→ **Your goal**
Only the lines from the one containing "Galicia - Municipio de Interese" through the final line below belong in the output, copied exactly and without pictures.
#### Input data ####
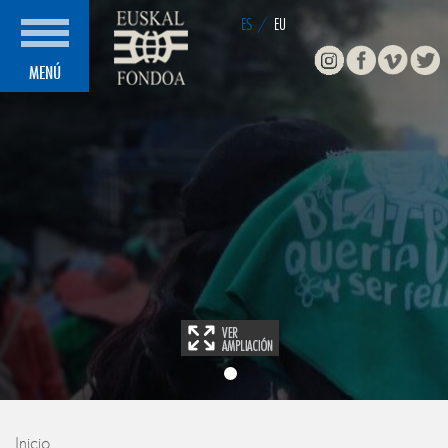
ES
/
EU
Instagram
Facebook
Vimeo
Twitte
MENÚ
Inicio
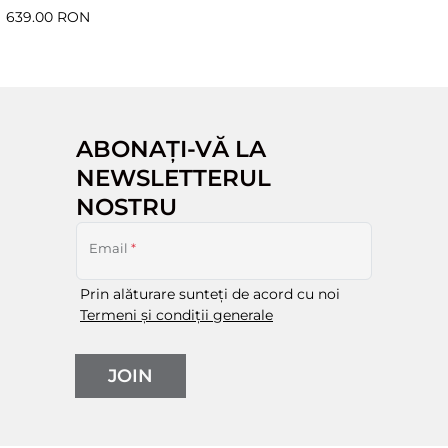
639.00 RON
ABONAȚI-VĂ LA
NEWSLETTERUL
NOSTRU
Email
*
Prin alăturare sunteți de acord cu noi
Termeni și condiții generale
JOIN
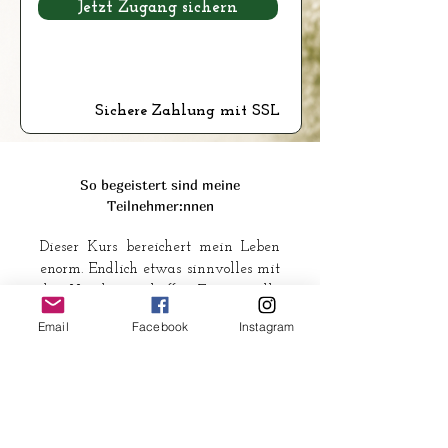
Jetzt Zugang sichern
Sichere Zahlung mit SSL
So begeistert sind meine
Teilnehmer:nnen
Dieser Kurs bereichert mein Leben
enorm. Endlich etwas sinnvolles mit
den Händen erschaffen. Es ist so toll.
Stefanie K.
Email
Facebook
Instagram
Ich wollte schon lange das Hand-
werk des Korbwickelns erlernen. Ich
lebe in Deutschland, wo es keine
Kurse gibt. Endlich war es soweit.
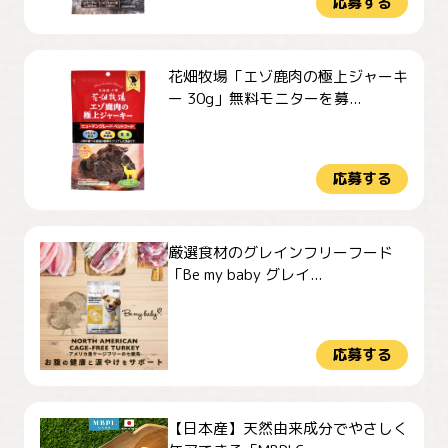
応募する
花畑牧場「エゾ鹿肉の極上ジャーキ
ー 30g」無料モニターを募...
応募する
厳選食材のグレインフリーフード
「Be my baby グレイ...
応募する
【日本産】天然由来成分でやさしく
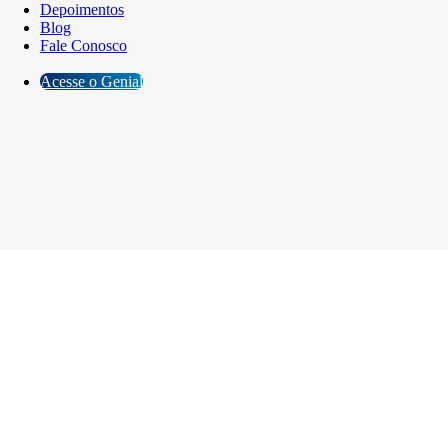
Depoimentos
Blog
Fale Conosco
Acesse o Genial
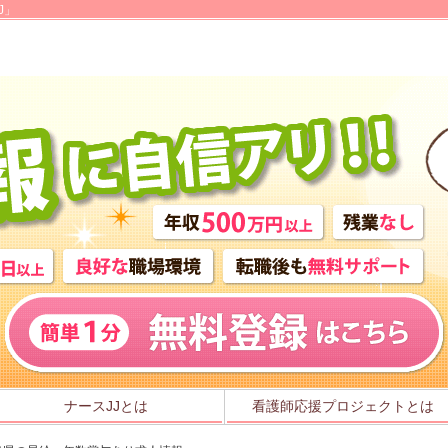
J」
ナースJJとは
看護師応援プロジェクトとは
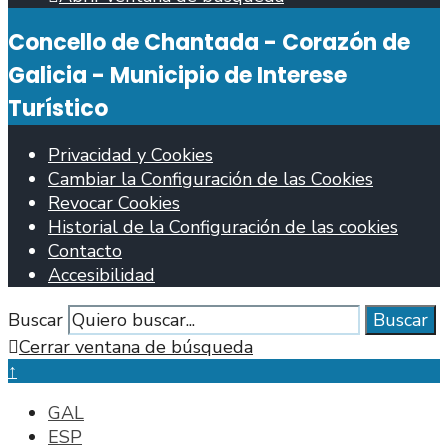
Concello de Chantada - Corazón de
Galicia - Municipio de Interese
Turístico
Privacidad y Cookies
Cambiar la Configuración de las Cookies
Revocar Cookies
Historial de la Configuración de las cookies
Contacto
Accesibilidad
Buscar
Buscar
Cerrar ventana de búsqueda
↑
GAL
ESP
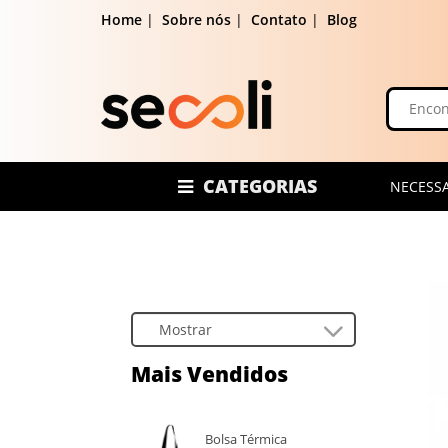
Home
|
Sobre nós
|
Contato
|
Blog
CATEGORIAS
NECESSA
Mais Vendidos
Bolsa Térmica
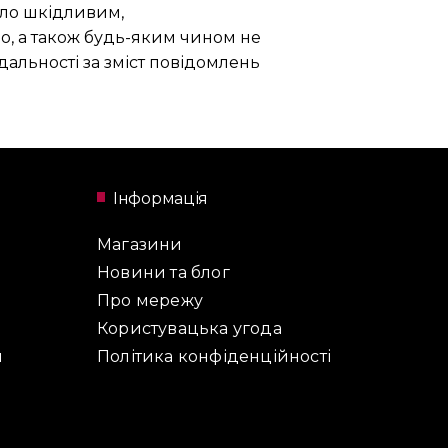
було шкідливим,
ло, а також будь-яким чином не
дальності за зміст повідомлень
Інформація
Магазини
Новини та блог
Про мережу
Користувацька угода
и
Політика конфіденційності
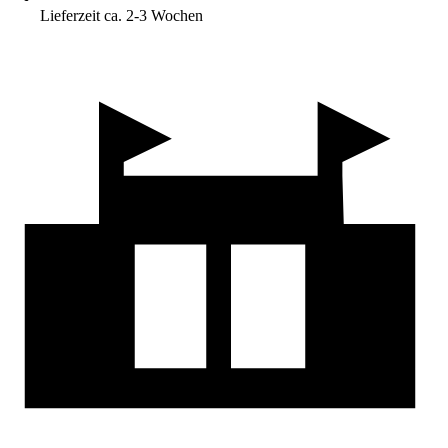
Lieferzeit ca. 2-3 Wochen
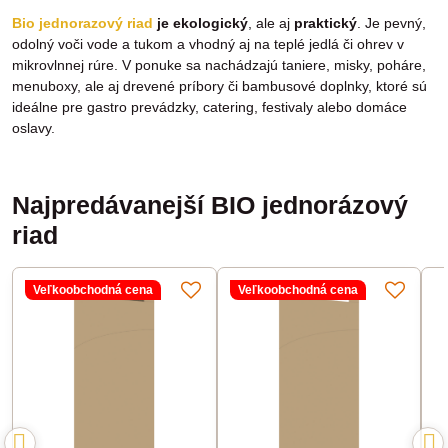
Bio jednorazový riad
je ekologický
, ale aj
praktický
. Je pevný,
odolný voči vode a tukom a vhodný aj na teplé jedlá či ohrev v
mikrovlnnej rúre. V ponuke sa nachádzajú taniere, misky, poháre,
menuboxy, ale aj drevené príbory či bambusové doplnky, ktoré sú
ideálne pre gastro prevádzky, catering, festivaly alebo domáce
oslavy.
Najpredávanejší BIO jednorázový
riad
Veľkoobchodná cena
Veľkoobchodná cena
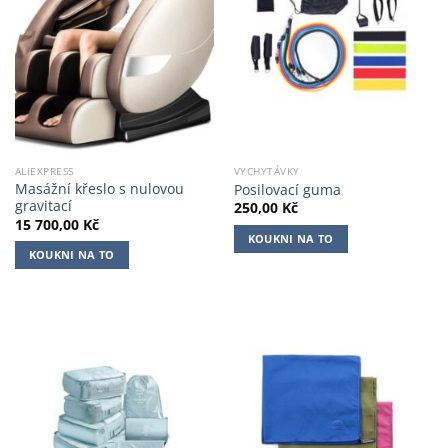
ALIEXPRESS
VYCHYTÁVKY
Masážní křeslo s nulovou
Posilovací guma
gravitací
250,00
Kč
15 700,00
Kč
KOUKNI NA TO
KOUKNI NA TO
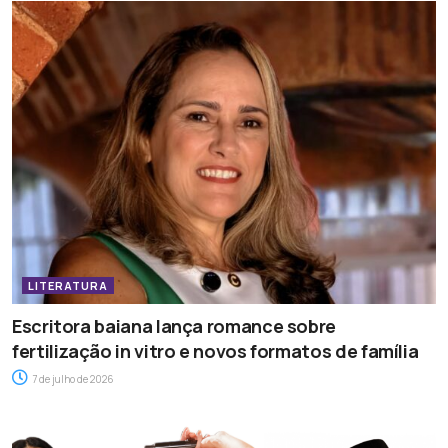
LITERATURA
Escritora baiana lança romance sobre
fertilização in vitro e novos formatos de família
7 de julho de 2026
####
→ **Reply to the exercise**
Galicia - Municipio de Interese
Turístico
Privacidad y Cookies
Cambiar la Configuración de las Cookies
Revocar Cookies
Historial de la Configuración de las cookies
Contacto
Accesibilidad
Buscar
Buscar
Cerrar ventana de búsqueda
↑
GAL
ESP
Home
|
Sobre nós
|
Contato
|
Blog
CATEGORIAS
NECESSA
Mais Vendidos
Bolsa Térmica
було шкідливим,
ло, а також будь-яким чином не
дальності за зміст повідомлень
Інформація
Магазини
Новини та блог
Про мережу
Користувацька угода
и
Політика конфіденційності
Lieferzeit ca. 2-3 Wochen
Bio jednorazový riad
je ekologický
, ale aj
praktický
. Je pevný,
odolný voči vode a tukom a vhodný aj na teplé jedlá či ohrev v
mikrovlnnej rúre. V ponuke sa nachádzajú taniere, misky, poháre,
menuboxy, ale aj drevené príbory či bambusové doplnky, ktoré sú
ideálne pre gastro prevádzky, catering, festivaly alebo domáce
oslavy.
Najpredávanejší BIO jednorázový
riad
Veľkoobchodná cena
Veľkoobchodná cena
ALIEXPRESS
VYCHYTÁVKY
Masážní křeslo s nulovou
Posilovací guma
gravitací
250,00
Kč
15 700,00
Kč
KOUKNI NA TO
KOUKNI NA TO
LITERATURA
Escritora baiana lança romance sobre
fertilização in vitro e novos formatos de família
7 de julho de 2026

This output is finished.